If the indicators of blood coagulation in the pregnant woman are above the norm, this can cause some complications. The thing is that the placenta, supplying the fetus with necessary nutrients, features a big number of blood vessels. In case of increased coagulation they may form clots preventing the baby from receiving all the necessary substances. This may affect its development and increase the risk of congenital defects. This condition can result in miscarriage, late toxemia in the severe form and placental insufficiency.

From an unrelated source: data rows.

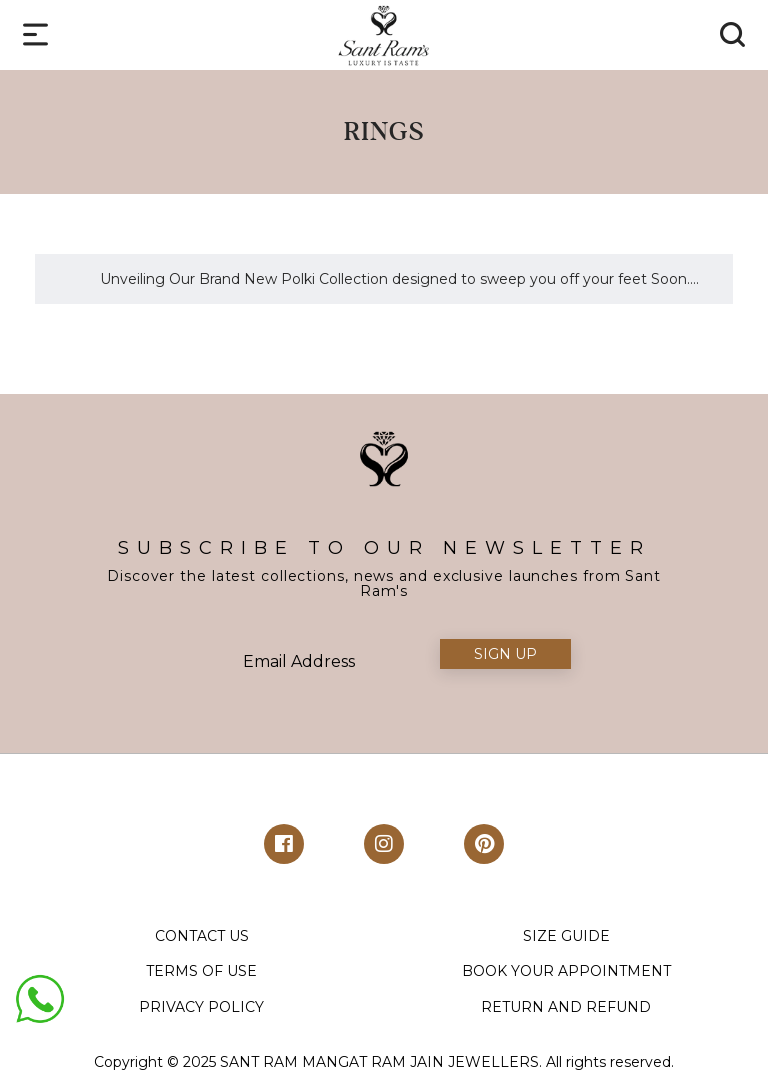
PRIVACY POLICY (201, 1007)
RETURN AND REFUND (566, 1007)
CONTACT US (202, 936)
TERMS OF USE (201, 971)
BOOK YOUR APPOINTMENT (566, 971)
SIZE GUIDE (566, 936)
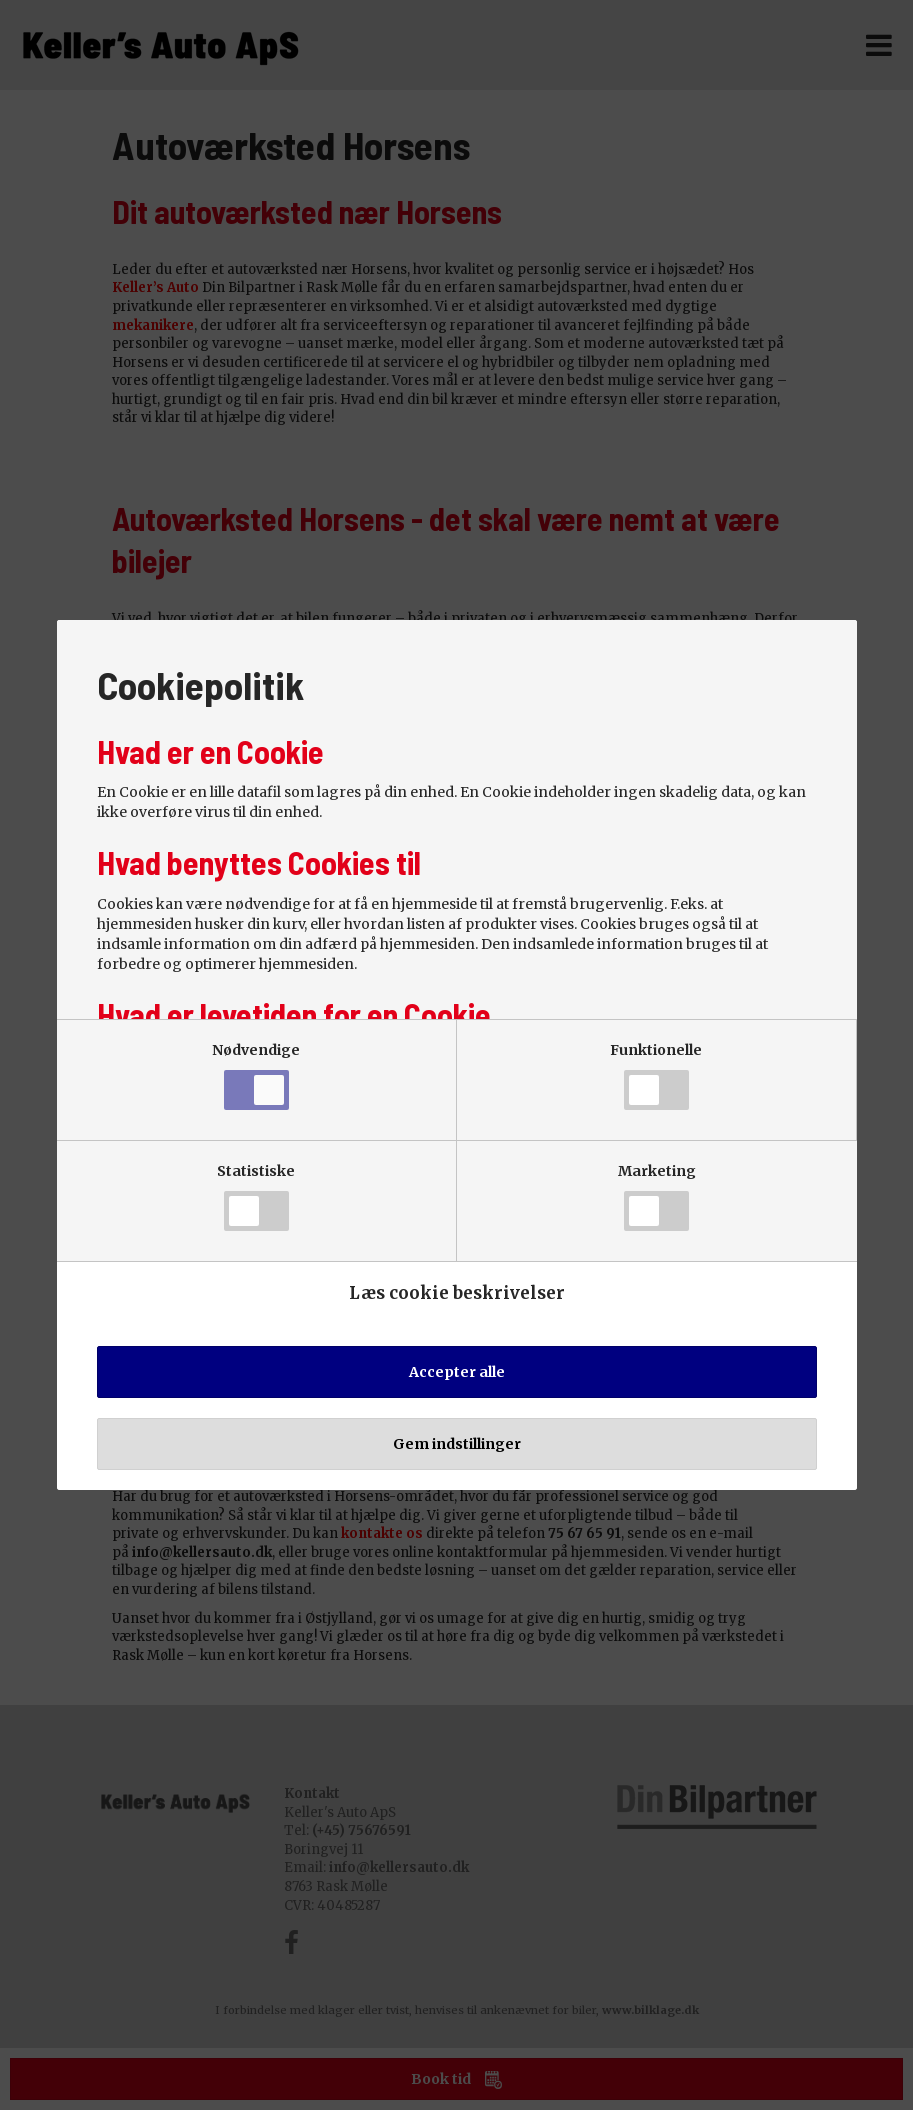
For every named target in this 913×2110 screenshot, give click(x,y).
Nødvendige (256, 1075)
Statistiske (256, 1196)
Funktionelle (656, 1075)
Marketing (657, 1196)
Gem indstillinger (457, 1444)
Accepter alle (457, 1372)
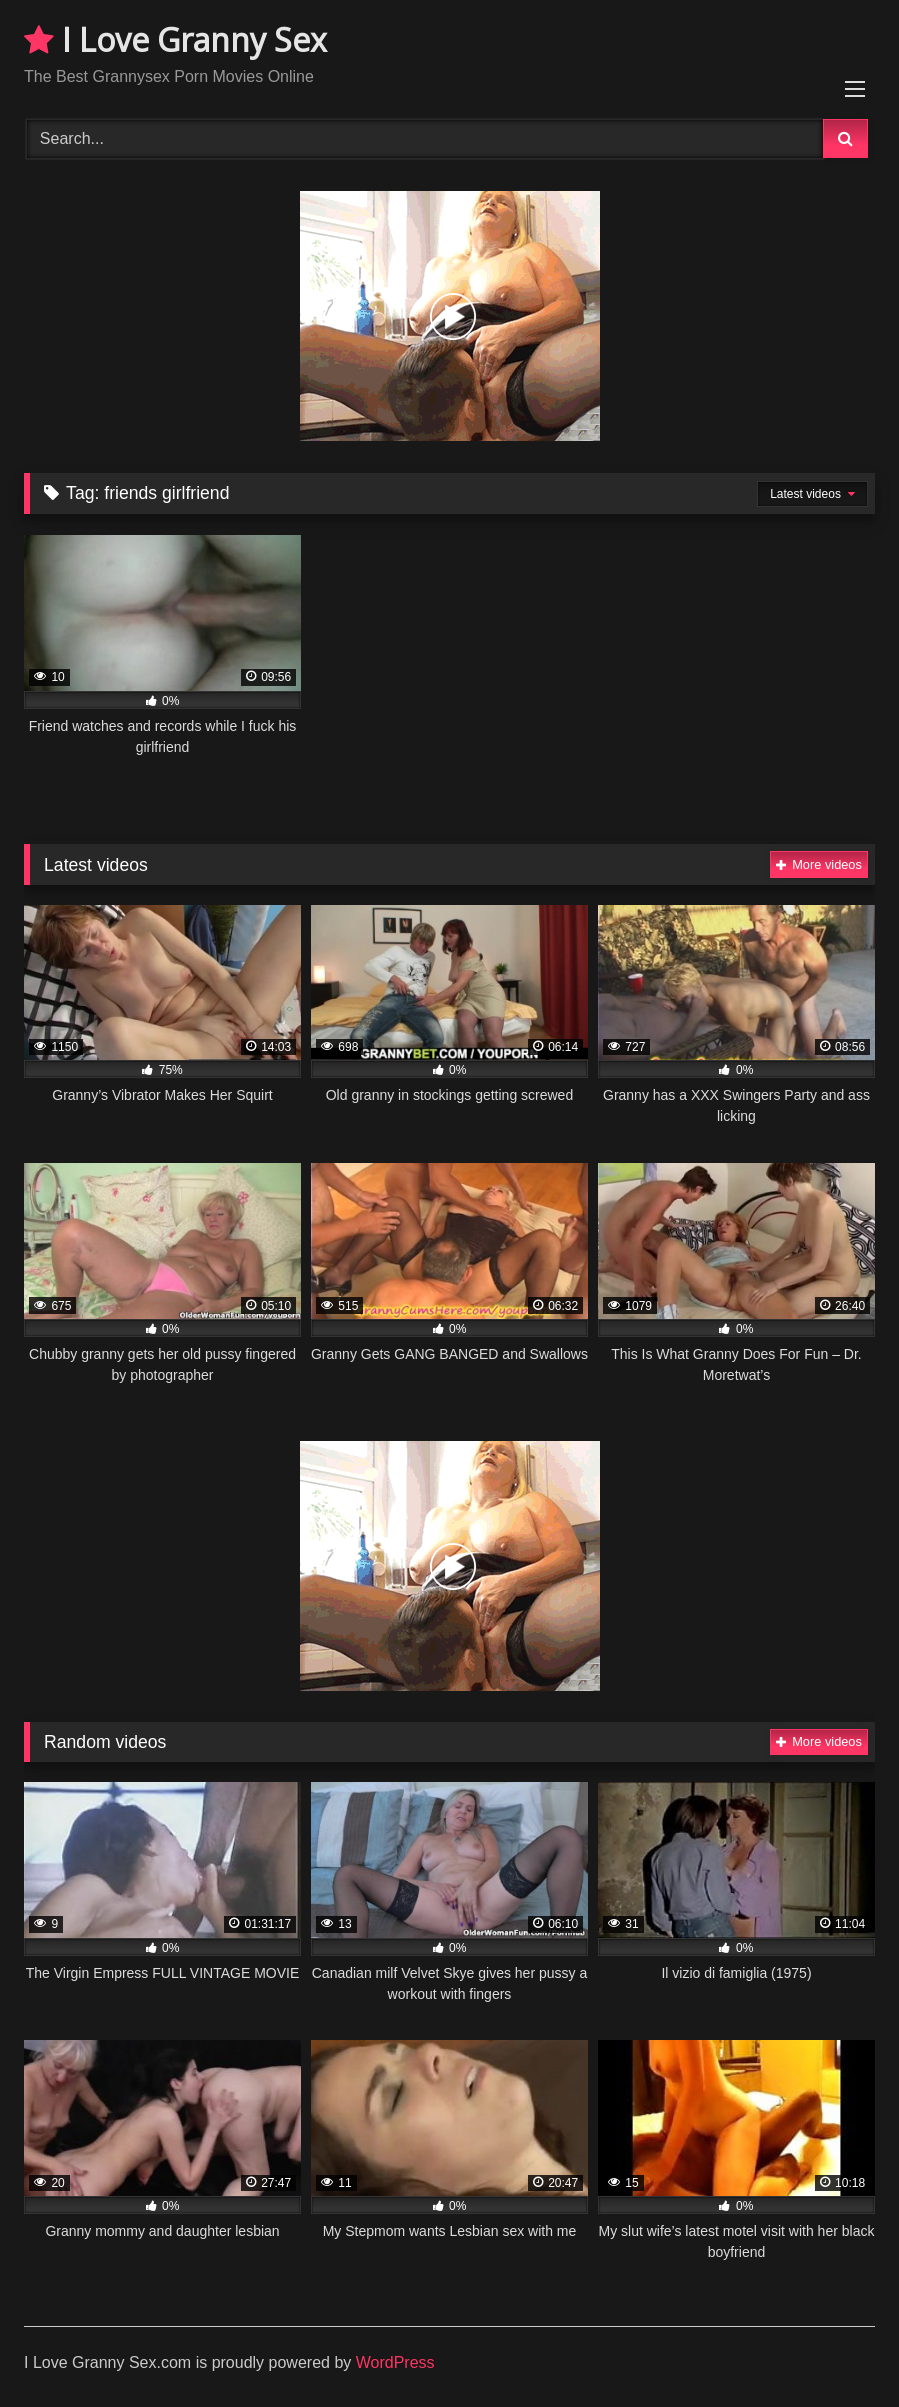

Moreover, this condition threatens the woman’s health with the occurrence of clots both during childbearing and postpartum period. Even at the slightest increase in the coagulation factors, doctors recommend the expectant mother to stick to a special diet and drinking regime. You should drink at least 1.5-2 litres of fluids per day. You’d better opt for green or herbal tea, natural fruit and vegetable juices, pure still water.

The diet contributing to the normalization of coagulation should include a balanced content of proteins, fats, carbohydrates and vitamins. The mom-to-be should eat seeweed, nuts, raw olive and flaxseed oil. You need to cut meat and increase the amount of marine fish you eat. Among the healthy products are bell pepper, onion and garlic, wheat germs. In case of a significant increase in blood coagulation, your doctor will select blood thinning medications called anticoagulants.

Decreased Blood Clotting in Pregnancy: Norm and Deviation

Decreased coagulation in the pregnant women is explained by the bad immunity that is necessary for preventing the mom’s body from rejecting the fetus.

A significant decrease in blood coagulation may develop many pathological conditions such as miscarriage, premature birth, placental abruption in late terms, bleeding during the labor. This condition may also contribute to the development of blood clotting disorders in the baby.

Reduced blood coagulation in pregnancy requires treatment prescribed by the doctor. This condition is treated with the help of specially designed for this purpose drugs. Moreover, the mom-to-be with such a problem should limit her liquids intake, avoid spicy foods, alcohol and smoking.